(Page images and extracted text)
*** Block opens ***
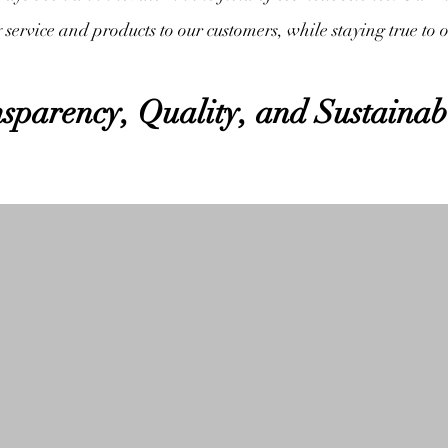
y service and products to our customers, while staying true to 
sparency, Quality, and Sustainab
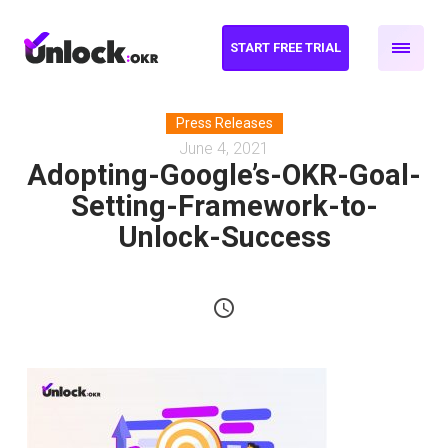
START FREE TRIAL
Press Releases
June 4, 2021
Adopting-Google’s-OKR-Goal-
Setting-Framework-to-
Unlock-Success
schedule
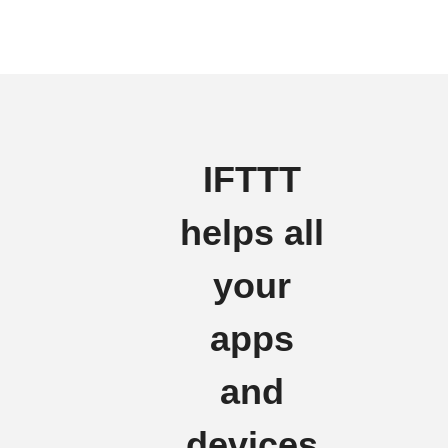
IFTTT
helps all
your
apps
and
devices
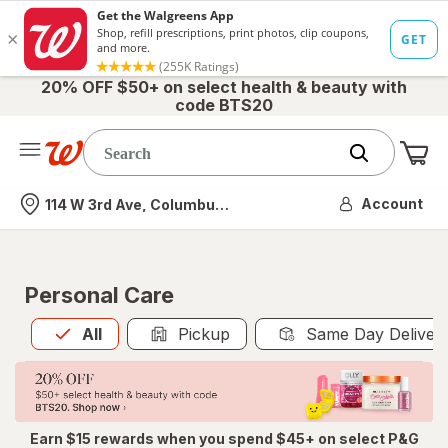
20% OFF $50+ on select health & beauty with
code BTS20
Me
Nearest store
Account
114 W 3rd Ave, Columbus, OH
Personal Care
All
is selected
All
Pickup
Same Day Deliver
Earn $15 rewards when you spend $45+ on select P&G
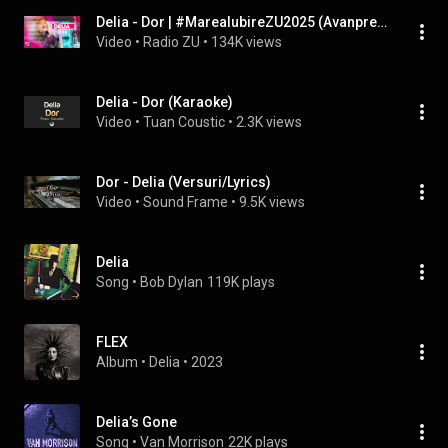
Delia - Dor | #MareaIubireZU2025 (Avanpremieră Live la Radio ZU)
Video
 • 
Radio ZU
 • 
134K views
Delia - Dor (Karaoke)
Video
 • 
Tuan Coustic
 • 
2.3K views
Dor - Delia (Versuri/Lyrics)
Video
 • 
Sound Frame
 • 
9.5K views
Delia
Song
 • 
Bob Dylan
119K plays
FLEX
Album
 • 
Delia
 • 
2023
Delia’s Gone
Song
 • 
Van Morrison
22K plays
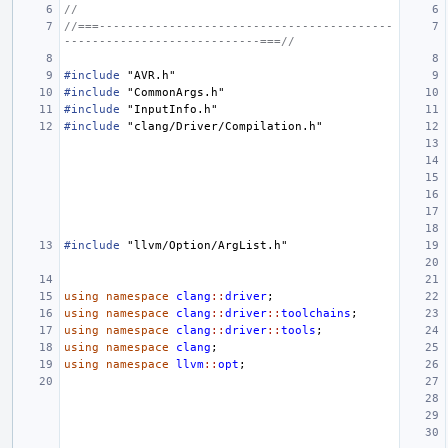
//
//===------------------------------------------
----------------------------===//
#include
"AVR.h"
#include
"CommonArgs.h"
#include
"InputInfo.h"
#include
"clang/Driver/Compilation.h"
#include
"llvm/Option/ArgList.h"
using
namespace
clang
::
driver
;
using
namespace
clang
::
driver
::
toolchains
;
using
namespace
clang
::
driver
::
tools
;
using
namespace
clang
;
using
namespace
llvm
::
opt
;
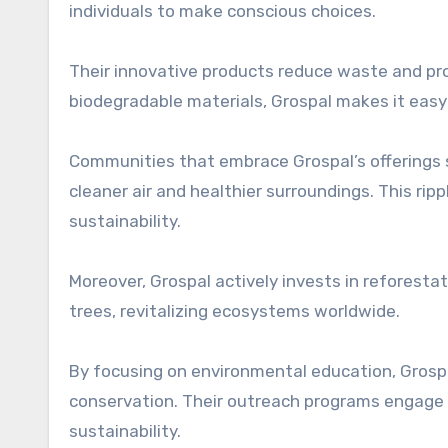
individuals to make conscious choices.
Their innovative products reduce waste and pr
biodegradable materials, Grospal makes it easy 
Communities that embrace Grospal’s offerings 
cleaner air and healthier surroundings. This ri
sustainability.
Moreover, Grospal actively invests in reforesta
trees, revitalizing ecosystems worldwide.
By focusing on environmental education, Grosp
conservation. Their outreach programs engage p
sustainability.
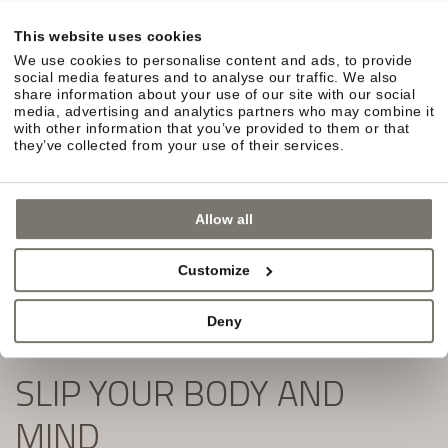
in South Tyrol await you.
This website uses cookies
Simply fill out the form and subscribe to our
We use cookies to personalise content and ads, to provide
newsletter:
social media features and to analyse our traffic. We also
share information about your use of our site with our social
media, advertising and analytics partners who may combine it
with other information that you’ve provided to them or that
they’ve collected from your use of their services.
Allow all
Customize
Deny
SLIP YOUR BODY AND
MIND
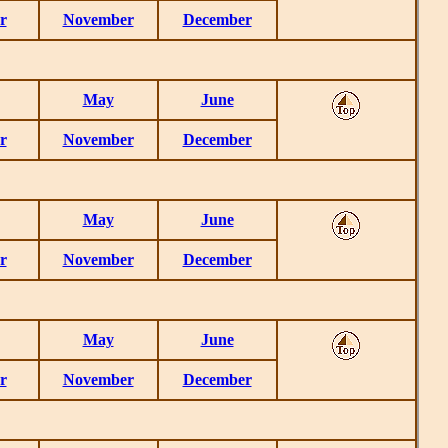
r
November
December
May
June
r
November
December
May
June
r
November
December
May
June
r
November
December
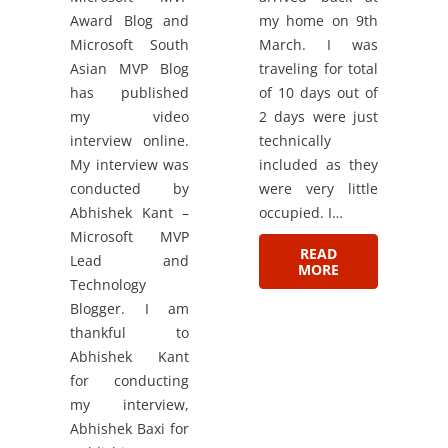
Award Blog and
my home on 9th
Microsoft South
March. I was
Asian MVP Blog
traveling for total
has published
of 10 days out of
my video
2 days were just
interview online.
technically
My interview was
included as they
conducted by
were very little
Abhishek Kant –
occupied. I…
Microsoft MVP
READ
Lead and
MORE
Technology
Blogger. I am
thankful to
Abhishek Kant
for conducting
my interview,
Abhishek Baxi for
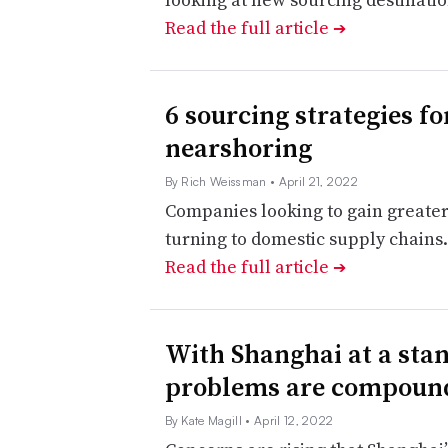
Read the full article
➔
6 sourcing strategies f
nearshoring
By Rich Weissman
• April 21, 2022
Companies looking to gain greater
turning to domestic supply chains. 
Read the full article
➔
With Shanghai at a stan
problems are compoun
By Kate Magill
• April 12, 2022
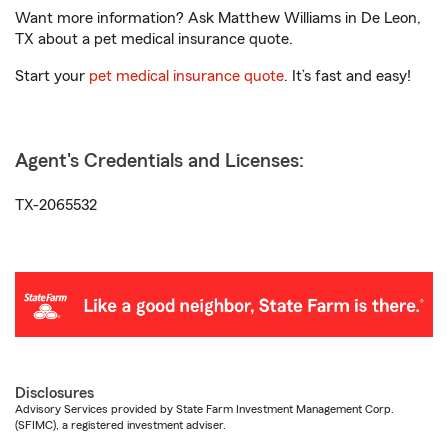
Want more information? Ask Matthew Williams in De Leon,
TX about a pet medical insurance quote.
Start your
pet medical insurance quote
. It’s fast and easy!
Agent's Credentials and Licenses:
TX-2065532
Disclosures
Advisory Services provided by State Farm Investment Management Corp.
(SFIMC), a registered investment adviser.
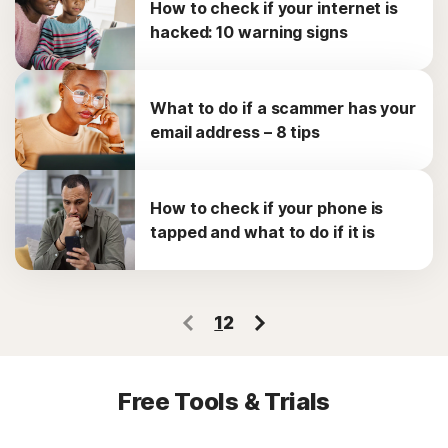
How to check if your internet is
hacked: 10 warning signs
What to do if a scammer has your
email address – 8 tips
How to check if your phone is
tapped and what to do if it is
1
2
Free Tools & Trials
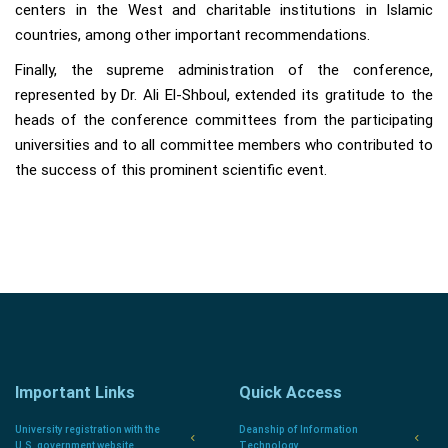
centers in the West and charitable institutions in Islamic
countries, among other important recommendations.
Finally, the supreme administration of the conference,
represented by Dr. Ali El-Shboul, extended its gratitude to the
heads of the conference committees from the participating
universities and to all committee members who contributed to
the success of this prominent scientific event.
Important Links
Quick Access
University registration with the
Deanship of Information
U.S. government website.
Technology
*** Block closes ***
# Task:
Retype exactly the lines of the data above that fall between the line with "centers in the" and the line with "heads of the", inclusive, and add nothing.

# Answer for this exercise:
centers in the West and charitable institutions in Islamic
countries, among other important recommendations.
Finally, the supreme administration of the conference,
represented by Dr. Ali El-Shboul, extended its gratitude to the
heads of the conference committees from the participating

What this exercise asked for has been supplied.